The Original Twilight Critic

I was the original Twilight critic. In seventh grade, when all my other girl friends were going ballistic over Edward-the-shiny-Jesus-manwoman, I clutched my copy of Markus Zusak’s I Am The Messenger (my favourite book then, and still pretty damn good now) to my chest and told myself feverishly that it would pass. But did it pass? No. It was an EPIDEMIC. Every single girl in the school, it seemed, knew about it or had read it. I watched as my friends, one by one, were gunned down by the sniper known as Stephenie Meyer’s Really Bad Third Grade Word Choice. They carried dog-eared copies of the book around, swooning over Edward’s golden-y delicious eyes or his rock-solid abs, which, if you hadn’t read 23 times by the third or fourth chapter, Stephenie Meyer would like to remind you were alabaster and pale as the moonlight on the shimmering river-waters of the fairielands. He was such a perfect character, and so sparkly in the sunlight, and just so all-around over-described as the most amazing sparkly vampire boyfriend EVER that this is all I got out of it all.




It was kind of like digesting a cupcake-rainbow by smooshing it into your eyeballs.

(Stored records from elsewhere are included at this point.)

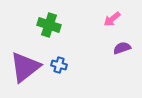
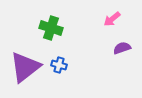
green cross: moved 2 px right, 3 px down
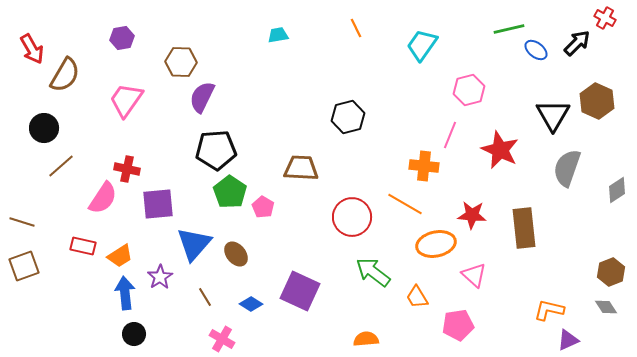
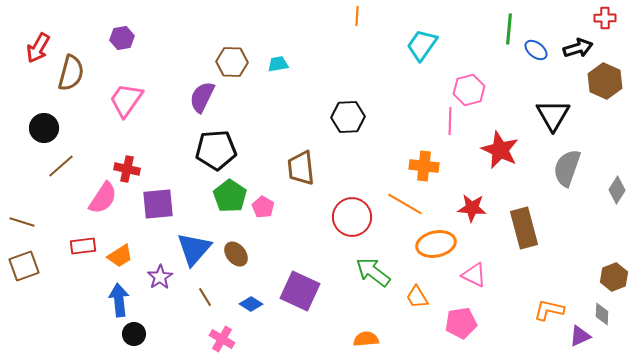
red cross at (605, 18): rotated 30 degrees counterclockwise
orange line at (356, 28): moved 1 px right, 12 px up; rotated 30 degrees clockwise
green line at (509, 29): rotated 72 degrees counterclockwise
cyan trapezoid at (278, 35): moved 29 px down
black arrow at (577, 43): moved 1 px right, 5 px down; rotated 28 degrees clockwise
red arrow at (32, 49): moved 6 px right, 1 px up; rotated 60 degrees clockwise
brown hexagon at (181, 62): moved 51 px right
brown semicircle at (65, 75): moved 6 px right, 2 px up; rotated 15 degrees counterclockwise
brown hexagon at (597, 101): moved 8 px right, 20 px up
black hexagon at (348, 117): rotated 12 degrees clockwise
pink line at (450, 135): moved 14 px up; rotated 20 degrees counterclockwise
brown trapezoid at (301, 168): rotated 99 degrees counterclockwise
gray diamond at (617, 190): rotated 24 degrees counterclockwise
green pentagon at (230, 192): moved 4 px down
red star at (472, 215): moved 7 px up
brown rectangle at (524, 228): rotated 9 degrees counterclockwise
blue triangle at (194, 244): moved 5 px down
red rectangle at (83, 246): rotated 20 degrees counterclockwise
brown hexagon at (611, 272): moved 3 px right, 5 px down
pink triangle at (474, 275): rotated 16 degrees counterclockwise
blue arrow at (125, 293): moved 6 px left, 7 px down
gray diamond at (606, 307): moved 4 px left, 7 px down; rotated 35 degrees clockwise
pink pentagon at (458, 325): moved 3 px right, 2 px up
purple triangle at (568, 340): moved 12 px right, 4 px up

I just didn’t understand the appeal. Were boyfriends SUPPOSED to stalk you while you slept? Wasn’t that a little bit creepy? What if Edward had been 47 years old? Then would Bella still love him? And was there any actual love in the book, or was it just awkward teenage lust-lunges? It was way too complicated for my thirteen year old mind, I reasoned. Maybe I’d understand it one day.
But today, three books later, I still don’t get it. In the last one, Bella had her demon baby, but only because she lived because she turned into a vampire. This is what I got out of it.

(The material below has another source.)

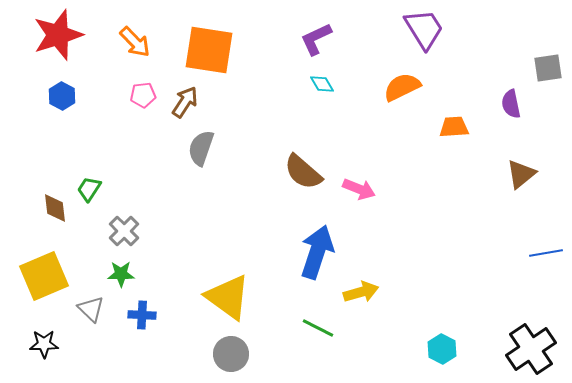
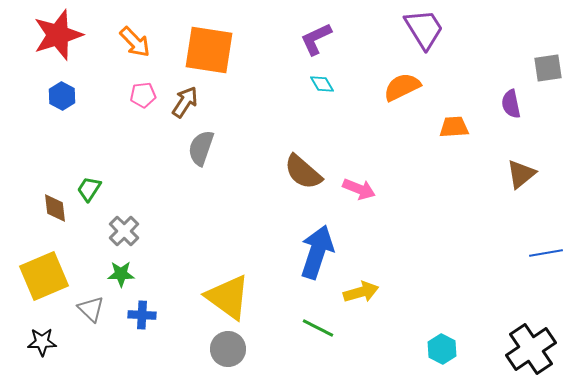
black star: moved 2 px left, 2 px up
gray circle: moved 3 px left, 5 px up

EDWARD: Hehehe, let’s have BABEHS.
BELLA: I knew you loved me! *swoon*
EDWARD: Well, I can’t hurt you.
BELLA: BITCH PLEASE. HURT ME.
EDWARD: Well okay…I mean, it’s not going to be a good example for our younger rea---
BELLA: (copping New York accent and cigar): Look. Eddie darlin’. This is a book where you stalk me, I almost commit suicide when you’re not around, and now, defying all Steph’s rules from before, you can magically reproduce with me. Let’s not waste this bit of magical author-intervention-for-more-publicity and let’s have some DAMN DEMON BABIES, dammit.
EDWARD: (sparkly) OHKAYZ :D
Yeah. That was basically every book for me. I could go on a rant about her loopholes and lack of word-choice and everything, but I feel like I’ve really matured and now me and Steph are on an okay level. So I’m putting this whole thing behind me.
But I’m still totally going to write a better vampire book. BRING IT ON, 2010.